* **Task item**
For the entries below, report the number of lines containing "dayanıklı", without any other content.

* **Information supplied**

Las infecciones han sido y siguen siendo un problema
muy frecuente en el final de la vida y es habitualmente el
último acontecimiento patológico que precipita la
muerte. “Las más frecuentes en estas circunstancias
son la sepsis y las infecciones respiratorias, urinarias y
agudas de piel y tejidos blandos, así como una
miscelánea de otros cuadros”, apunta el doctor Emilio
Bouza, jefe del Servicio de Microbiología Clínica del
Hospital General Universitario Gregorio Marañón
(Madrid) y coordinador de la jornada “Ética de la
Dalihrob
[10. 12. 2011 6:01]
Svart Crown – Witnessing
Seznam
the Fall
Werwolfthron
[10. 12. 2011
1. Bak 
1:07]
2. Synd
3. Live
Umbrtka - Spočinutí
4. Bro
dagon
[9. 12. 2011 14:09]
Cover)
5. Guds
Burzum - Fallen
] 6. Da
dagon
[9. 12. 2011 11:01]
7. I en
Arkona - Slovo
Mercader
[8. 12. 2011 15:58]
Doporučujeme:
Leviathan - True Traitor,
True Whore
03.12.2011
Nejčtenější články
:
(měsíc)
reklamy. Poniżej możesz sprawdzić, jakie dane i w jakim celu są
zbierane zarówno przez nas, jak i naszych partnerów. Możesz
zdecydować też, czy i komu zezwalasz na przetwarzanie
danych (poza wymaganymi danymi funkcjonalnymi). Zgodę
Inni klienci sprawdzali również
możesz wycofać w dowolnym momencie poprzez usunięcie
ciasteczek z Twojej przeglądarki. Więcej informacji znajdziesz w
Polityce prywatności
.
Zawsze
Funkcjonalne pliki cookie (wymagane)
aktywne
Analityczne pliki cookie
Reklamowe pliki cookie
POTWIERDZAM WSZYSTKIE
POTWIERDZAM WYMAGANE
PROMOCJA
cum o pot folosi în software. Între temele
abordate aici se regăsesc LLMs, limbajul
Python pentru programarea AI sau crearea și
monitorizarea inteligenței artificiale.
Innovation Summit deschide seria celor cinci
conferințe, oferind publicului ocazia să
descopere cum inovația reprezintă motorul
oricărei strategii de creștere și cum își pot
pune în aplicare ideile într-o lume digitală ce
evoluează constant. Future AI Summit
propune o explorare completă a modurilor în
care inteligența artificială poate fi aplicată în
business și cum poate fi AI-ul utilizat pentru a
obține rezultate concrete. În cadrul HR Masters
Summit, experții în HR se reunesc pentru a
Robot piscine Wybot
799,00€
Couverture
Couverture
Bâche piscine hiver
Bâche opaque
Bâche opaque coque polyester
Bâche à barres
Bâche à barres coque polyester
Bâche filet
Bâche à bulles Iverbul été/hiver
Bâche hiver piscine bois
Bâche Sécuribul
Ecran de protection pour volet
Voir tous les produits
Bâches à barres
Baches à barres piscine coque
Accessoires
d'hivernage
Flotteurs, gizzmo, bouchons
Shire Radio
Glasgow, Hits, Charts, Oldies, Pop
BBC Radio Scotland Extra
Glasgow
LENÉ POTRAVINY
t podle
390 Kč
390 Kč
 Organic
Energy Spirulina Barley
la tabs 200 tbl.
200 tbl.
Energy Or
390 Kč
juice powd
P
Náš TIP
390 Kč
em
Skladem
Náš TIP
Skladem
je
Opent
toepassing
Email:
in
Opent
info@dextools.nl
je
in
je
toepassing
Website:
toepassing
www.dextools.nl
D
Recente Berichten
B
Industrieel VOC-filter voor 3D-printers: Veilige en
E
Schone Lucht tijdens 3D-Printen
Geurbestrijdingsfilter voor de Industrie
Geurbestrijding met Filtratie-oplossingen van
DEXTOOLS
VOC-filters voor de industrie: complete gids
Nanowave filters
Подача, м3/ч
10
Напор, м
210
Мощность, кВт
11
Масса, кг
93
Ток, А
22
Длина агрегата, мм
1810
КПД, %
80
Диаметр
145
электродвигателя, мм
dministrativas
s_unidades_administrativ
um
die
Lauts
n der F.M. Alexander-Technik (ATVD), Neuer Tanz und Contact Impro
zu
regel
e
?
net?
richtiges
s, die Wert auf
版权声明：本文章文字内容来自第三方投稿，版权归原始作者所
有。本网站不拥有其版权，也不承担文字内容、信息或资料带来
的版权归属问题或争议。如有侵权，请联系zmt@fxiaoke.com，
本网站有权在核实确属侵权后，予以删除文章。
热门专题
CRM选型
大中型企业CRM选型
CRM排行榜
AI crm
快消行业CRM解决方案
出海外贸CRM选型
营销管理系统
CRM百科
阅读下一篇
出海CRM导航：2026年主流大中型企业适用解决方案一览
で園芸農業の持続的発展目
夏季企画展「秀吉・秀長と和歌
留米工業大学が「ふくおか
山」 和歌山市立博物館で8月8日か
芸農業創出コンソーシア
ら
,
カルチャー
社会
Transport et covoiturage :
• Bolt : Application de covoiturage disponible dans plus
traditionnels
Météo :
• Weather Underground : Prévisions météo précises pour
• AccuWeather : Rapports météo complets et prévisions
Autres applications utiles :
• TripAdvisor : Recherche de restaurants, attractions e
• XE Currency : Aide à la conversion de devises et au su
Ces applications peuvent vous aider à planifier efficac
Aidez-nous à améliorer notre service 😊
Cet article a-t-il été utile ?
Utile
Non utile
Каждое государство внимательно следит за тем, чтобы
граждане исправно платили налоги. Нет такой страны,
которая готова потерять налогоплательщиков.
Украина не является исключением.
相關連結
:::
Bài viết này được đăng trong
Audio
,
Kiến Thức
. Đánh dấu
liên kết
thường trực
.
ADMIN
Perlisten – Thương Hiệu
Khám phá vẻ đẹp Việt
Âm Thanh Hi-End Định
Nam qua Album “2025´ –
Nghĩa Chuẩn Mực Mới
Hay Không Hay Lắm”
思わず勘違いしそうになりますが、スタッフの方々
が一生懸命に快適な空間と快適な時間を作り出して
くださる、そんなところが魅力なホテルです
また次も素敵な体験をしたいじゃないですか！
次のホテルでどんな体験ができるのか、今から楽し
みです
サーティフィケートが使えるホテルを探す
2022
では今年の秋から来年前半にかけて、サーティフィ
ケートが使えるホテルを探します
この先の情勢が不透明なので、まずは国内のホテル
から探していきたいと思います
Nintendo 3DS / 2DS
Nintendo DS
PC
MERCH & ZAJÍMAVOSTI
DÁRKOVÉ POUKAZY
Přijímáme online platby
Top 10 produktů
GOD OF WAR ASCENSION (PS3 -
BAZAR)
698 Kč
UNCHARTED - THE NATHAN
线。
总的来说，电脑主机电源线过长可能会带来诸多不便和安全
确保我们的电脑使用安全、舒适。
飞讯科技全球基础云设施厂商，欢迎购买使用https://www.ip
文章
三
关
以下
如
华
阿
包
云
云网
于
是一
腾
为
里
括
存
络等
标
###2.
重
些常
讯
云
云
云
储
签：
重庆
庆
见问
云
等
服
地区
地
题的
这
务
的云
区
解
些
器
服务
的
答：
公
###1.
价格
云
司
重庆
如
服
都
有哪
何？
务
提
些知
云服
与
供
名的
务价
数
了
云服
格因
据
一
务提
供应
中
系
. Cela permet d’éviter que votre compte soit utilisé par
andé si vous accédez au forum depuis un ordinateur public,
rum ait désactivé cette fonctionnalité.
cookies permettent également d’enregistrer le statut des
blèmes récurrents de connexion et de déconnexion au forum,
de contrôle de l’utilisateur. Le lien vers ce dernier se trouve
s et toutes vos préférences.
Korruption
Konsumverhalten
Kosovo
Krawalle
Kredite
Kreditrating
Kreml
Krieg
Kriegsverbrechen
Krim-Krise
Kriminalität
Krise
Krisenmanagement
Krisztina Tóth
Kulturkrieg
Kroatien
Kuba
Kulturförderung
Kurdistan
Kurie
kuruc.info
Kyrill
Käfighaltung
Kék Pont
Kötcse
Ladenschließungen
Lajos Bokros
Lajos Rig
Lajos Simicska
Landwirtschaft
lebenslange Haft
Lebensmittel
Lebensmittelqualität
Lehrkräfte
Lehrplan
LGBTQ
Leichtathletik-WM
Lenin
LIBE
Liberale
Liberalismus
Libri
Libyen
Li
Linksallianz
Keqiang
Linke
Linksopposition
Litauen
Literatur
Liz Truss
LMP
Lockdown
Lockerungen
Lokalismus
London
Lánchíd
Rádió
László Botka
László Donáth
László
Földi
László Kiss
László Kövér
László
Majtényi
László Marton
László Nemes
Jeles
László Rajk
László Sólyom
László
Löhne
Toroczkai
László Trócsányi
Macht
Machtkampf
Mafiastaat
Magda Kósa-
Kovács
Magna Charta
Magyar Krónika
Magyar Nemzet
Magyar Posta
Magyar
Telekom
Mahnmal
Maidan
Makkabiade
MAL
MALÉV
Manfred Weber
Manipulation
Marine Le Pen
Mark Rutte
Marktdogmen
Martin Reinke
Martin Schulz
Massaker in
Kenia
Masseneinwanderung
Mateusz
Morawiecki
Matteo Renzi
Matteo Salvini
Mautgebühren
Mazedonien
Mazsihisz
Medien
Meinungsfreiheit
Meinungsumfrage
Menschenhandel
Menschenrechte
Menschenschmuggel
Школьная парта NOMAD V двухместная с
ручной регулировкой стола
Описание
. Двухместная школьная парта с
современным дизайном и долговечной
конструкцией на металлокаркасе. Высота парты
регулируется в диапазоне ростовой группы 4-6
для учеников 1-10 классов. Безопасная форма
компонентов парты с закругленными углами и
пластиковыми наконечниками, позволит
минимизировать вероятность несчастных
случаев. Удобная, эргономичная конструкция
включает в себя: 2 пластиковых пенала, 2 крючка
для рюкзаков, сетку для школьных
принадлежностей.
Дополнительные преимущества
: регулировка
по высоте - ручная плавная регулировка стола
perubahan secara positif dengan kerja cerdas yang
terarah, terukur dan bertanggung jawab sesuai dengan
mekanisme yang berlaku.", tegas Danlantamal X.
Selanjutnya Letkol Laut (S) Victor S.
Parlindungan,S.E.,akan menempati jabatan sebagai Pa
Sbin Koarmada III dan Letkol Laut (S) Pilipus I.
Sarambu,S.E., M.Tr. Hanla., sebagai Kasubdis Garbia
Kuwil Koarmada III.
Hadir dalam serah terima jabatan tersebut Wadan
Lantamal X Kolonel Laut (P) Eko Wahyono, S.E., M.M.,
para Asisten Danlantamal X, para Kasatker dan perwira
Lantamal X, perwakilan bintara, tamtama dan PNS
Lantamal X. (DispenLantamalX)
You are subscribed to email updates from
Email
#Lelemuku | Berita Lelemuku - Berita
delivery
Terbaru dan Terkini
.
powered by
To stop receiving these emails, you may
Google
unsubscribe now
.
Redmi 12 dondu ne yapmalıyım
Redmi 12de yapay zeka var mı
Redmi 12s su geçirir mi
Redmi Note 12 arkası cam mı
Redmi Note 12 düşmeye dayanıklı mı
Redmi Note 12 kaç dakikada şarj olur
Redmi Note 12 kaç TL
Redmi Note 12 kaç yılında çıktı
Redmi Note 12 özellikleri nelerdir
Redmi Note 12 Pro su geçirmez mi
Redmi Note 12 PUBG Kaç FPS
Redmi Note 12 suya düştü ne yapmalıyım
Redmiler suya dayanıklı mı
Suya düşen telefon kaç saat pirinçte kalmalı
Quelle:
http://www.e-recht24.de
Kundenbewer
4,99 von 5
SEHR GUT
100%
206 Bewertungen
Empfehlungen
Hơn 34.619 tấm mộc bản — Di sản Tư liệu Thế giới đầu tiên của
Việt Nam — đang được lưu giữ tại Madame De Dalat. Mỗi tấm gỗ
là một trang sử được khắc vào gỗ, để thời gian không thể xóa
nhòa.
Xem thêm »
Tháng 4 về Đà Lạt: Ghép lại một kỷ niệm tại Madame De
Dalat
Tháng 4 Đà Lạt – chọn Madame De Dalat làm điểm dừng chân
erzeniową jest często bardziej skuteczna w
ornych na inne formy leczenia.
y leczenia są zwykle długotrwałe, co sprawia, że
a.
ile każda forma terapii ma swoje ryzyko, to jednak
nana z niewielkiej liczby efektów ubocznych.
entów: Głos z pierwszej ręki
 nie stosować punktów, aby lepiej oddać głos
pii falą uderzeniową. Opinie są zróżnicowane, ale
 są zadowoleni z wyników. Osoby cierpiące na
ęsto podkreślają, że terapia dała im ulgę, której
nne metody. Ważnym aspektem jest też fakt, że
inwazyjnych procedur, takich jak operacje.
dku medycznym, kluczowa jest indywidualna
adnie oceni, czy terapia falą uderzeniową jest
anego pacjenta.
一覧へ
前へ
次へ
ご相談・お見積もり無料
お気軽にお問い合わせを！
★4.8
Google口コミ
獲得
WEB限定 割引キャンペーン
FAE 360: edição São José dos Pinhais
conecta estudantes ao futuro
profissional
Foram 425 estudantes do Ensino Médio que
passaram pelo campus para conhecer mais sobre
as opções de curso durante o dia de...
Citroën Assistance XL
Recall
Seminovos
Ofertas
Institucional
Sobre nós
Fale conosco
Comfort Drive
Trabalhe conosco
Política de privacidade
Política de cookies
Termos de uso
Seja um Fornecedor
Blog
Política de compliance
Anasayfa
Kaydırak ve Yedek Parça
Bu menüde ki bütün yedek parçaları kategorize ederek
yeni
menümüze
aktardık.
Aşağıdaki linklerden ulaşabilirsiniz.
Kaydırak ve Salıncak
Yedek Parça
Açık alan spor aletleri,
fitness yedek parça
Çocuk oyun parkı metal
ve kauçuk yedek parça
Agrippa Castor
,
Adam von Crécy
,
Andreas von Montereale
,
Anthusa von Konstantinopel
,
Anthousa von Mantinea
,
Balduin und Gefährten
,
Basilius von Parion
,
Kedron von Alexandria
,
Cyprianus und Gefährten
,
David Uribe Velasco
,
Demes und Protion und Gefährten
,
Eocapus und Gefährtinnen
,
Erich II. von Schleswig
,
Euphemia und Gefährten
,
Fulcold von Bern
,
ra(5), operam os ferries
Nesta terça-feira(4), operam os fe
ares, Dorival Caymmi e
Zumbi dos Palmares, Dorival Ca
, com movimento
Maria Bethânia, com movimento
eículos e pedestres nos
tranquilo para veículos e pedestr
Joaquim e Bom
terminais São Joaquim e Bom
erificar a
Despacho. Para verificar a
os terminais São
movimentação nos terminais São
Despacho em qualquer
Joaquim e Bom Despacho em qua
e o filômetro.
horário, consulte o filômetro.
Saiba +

* **Solved exercise**
2